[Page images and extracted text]
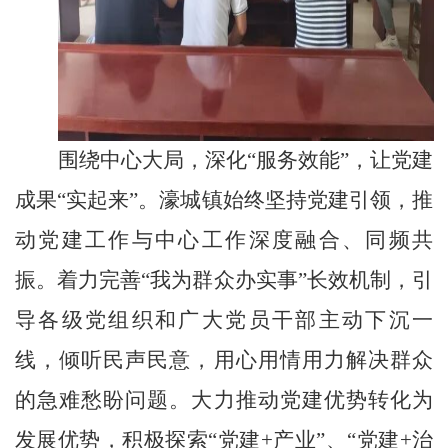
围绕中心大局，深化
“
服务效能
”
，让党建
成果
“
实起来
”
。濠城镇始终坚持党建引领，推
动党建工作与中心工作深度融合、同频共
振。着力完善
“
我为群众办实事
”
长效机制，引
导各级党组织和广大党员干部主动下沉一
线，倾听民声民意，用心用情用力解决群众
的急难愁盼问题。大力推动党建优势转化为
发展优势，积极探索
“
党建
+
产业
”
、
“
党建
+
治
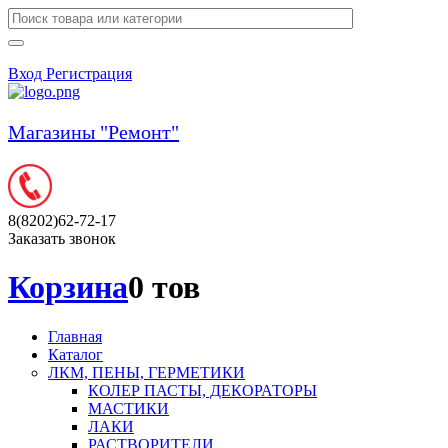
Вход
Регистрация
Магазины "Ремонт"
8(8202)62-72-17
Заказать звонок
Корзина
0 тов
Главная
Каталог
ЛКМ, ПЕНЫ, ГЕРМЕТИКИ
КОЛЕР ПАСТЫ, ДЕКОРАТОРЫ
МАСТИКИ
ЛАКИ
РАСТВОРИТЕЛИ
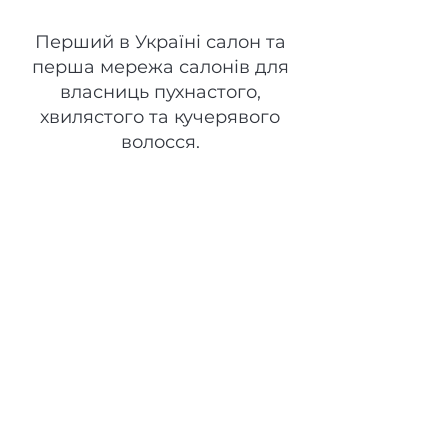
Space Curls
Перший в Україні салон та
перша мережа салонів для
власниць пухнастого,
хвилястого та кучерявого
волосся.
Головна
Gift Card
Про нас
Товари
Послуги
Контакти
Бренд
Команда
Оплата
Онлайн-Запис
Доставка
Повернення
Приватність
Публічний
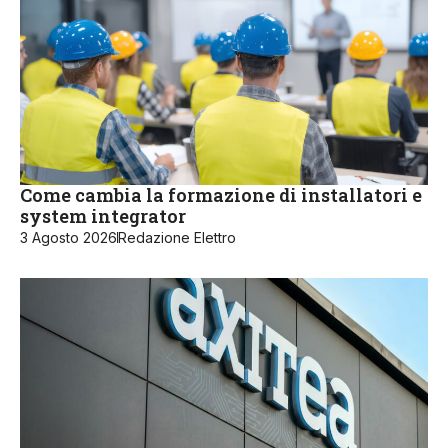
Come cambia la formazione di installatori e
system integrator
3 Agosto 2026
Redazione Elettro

**TASK DIRECTIONS**
Each record should be printed again precisely, though not its pictures.

**YOUR RESPONSE**
围绕中心大局，深化
“
服务效能
”
，让党建
成果
“
实起来
”
。濠城镇始终坚持党建引领，推
动党建工作与中心工作深度融合、同频共
振。着力完善
“
我为群众办实事
”
长效机制，引
导各级党组织和广大党员干部主动下沉一
线，倾听民声民意，用心用情用力解决群众
的急难愁盼问题。大力推动党建优势转化为
发展优势，积极探索
“
党建
+
产业
”
、
“
党建
+
治
Вход
Регистрация
Магазины "Ремонт"
8(8202)62-72-17
Заказать звонок
Корзина
0 тов
Главная
Каталог
ЛКМ, ПЕНЫ, ГЕРМЕТИКИ
КОЛЕР ПАСТЫ, ДЕКОРАТОРЫ
МАСТИКИ
ЛАКИ
РАСТВОРИТЕЛИ
Space Curls
Перший в Україні салон та
перша мережа салонів для
власниць пухнастого,
хвилястого та кучерявого
волосся.
Головна
Gift Card
Про нас
Товари
Послуги
Контакти
Бренд
Команда
Оплата
Онлайн-Запис
Доставка
Повернення
Приватність
Публічний
Come cambia la formazione di installatori e
system integrator
3 Agosto 2026
Redazione Elettro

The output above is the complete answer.